■なでしこ 2 vs 2 オーストラリア[女子アジアカップ 05月14日]
序盤からオーストラリアの速攻に浮き足立ちまくっていた、なでしこ。なでしこ守備陣が裏に弱いのか、オーストラリアの突破力を誉めるべきなのか、そこのリスクを恐れない戦術によって不可避的に発生する副作用なのか、ともあれ、タジタジ。
で、前半20分過ぎ。山根が痛んで、少し試合が止まってからの再開直後、あっという間に先制点を奪われてしまいました。中盤でガツンとぶつかられて、吹き飛ばされて、オラオラオラってなドリブルからのシュート。こういうプレーをハイレベルで繰り出されると、モンゴロイドな日本代表にはしんどい。

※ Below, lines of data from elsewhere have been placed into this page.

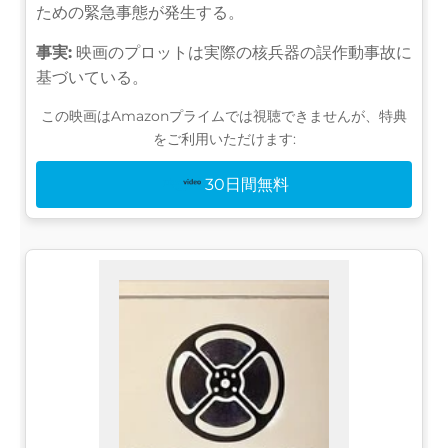
ための緊急事態が発生する。
事実:
映画のプロットは実際の核兵器の誤作動事故に
基づいている。
この映画はAmazonプライムでは視聴できませんが、特典
をご利用いただけます:
30日間無料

ただ、前半のうちに大儀見を投入したことにより旗色は鮮明に変わります。大儀見がプレスの起点、クサビの受け手として抜群の存在感を示し、攻守それぞれにおいて基準点ができたことにより、なでしこにいつもの躍動感が戻ると、宮間の必殺“一発で相手最終ラインを切り裂く”ロングパスも猛威を振るうようになります。

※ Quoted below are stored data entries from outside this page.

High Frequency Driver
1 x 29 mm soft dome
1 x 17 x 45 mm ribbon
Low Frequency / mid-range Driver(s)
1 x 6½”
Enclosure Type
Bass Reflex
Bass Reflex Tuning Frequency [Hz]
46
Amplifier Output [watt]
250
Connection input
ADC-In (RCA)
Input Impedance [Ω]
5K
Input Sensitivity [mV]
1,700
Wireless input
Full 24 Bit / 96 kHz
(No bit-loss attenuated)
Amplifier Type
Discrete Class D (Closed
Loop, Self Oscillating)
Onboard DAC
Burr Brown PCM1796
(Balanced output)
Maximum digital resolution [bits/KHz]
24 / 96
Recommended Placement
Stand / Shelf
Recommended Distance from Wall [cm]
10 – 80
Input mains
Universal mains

・・・「あとは決めるだけ」って雰囲気のまま日本が圧倒する時間が続いたんですけどね。。。決定機を逸し続けていると、オーストラリアにワンチャンスを決められてしまったのですよ。サッカーの定石ですな。それが後半の20分。展開的には、かなり厳しい。
ただ、そういう流れをオーストラリアが勝手に手放してくれました。宇津木だか川村だかが中盤で相手を潰し、それを受け取った宮間が一発ロングパス。サイドのスペースを攻略した川澄のクロスが相手のオウンゴールを誘発しました。正直、ラッキー。

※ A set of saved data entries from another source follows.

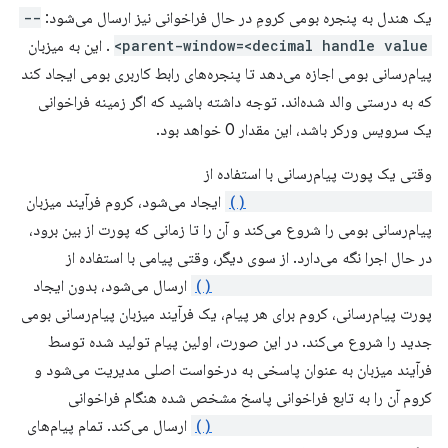
یک هندل به پنجره بومی کرومِ در حال فراخوانی نیز ارسال می‌شود:
--
parent-window=<decimal handle value>
. این به میزبان
پیام‌رسانی بومی اجازه می‌دهد تا پنجره‌های رابط کاربری بومی ایجاد کند
که به درستی والد شده‌اند. توجه داشته باشید که اگر زمینه فراخوانی
یک سرویس ورکر باشد، این مقدار 0 خواهد بود.
وقتی یک پورت پیام‌رسانی با استفاده از
runtime.connectNative()
ایجاد می‌شود، کروم فرآیند میزبان
پیام‌رسانی بومی را شروع می‌کند و آن را تا زمانی که پورت از بین برود،
در حال اجرا نگه می‌دارد. از سوی دیگر، وقتی پیامی با استفاده از
runtime.sendNativeMessage()
ارسال می‌شود، بدون ایجاد
پورت پیام‌رسانی، کروم برای هر پیام، یک فرآیند میزبان پیام‌رسانی بومی
جدید را شروع می‌کند. در این صورت، اولین پیام تولید شده توسط
فرآیند میزبان به عنوان پاسخی به درخواست اصلی مدیریت می‌شود و
کروم آن را به تابع فراخوانی پاسخ مشخص شده هنگام فراخوانی
runtime.sendNativeMessage()
ارسال می‌کند. تمام پیام‌های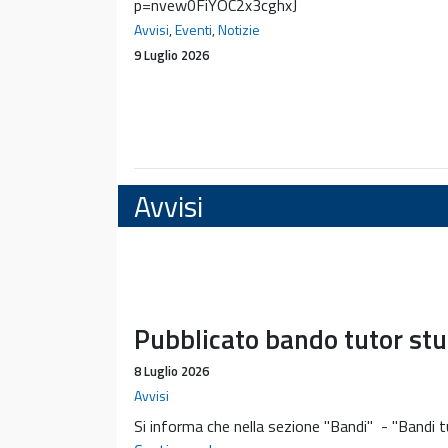
p=nvew0FiYOC2x3cghxJ
Avvisi
,
Eventi
,
Notizie
9 Luglio 2026
Avvisi
Pubblicato bando tutor st
8 Luglio 2026
Avvisi
Si informa che nella sezione "Bandi" - "Bandi tu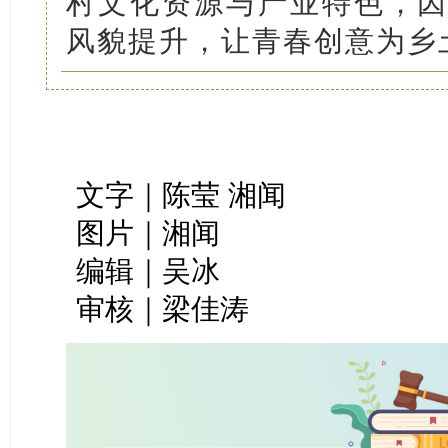
村文化资源与产业特色，
风貌提升，让青春创意为乡土
文字｜陈莹 湘闻
图片｜湘闻
编辑｜吴冰
审核｜梁佳涛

その後は互いにフレッシュな選手を投入して膠着状態になりましたが、そこで中堅選手たちが存在感を示してくれました。宇津木とのワンツーから川澄がクロスを入れて大儀見が押し込んだものですが、その前に川澄に展開した宮間のアウトサイドキックが美しすぎた。ここまでくると恋をする。試合は22のドローで終わりましたけど、トキメキが止まらない緒戦に大満足いたしました。
というわけで、この試合では、大儀見の投入が分岐点となりました。退いたのは吉良。なので、常套的に考えるならば「吉良の出来が悪かった」ということになろうかと思いますが、果たして、そういう解釈で良いのか。というか、その後の大儀見が果たした役割を見ていると、高瀬の出来に問題があったように思えなくもなかったりします。
もちろん吉良が良かったとも思いませんが、高瀬ではなく吉良が交代となった判断の背景には、このチームにおける序列ってものが存在しているように思います。というか佐々木監督って、チーム内における序列(どれだけ呼ばれ続けているか=臈次)を非常に重視しますよね。
この試合では高瀬の他に中島や宇津木が先発しましていましたけど、これらは、継続的に代表招集を受けるようになって数年が経過している選手たち。逆に言うと「初招集→そのままレギュラー抜擢」ってパターンがほとんどない。女子サッカーの場合、限られたπ(競技人口)の中でやりくりしていかなければならないので、「ひっかえとっかえ」ってわけにはいかない。なので、日本女子サッカーをめぐる現実を踏まえたとき、これはこれで合理的な方針なのかな、なんて納得した次第であります。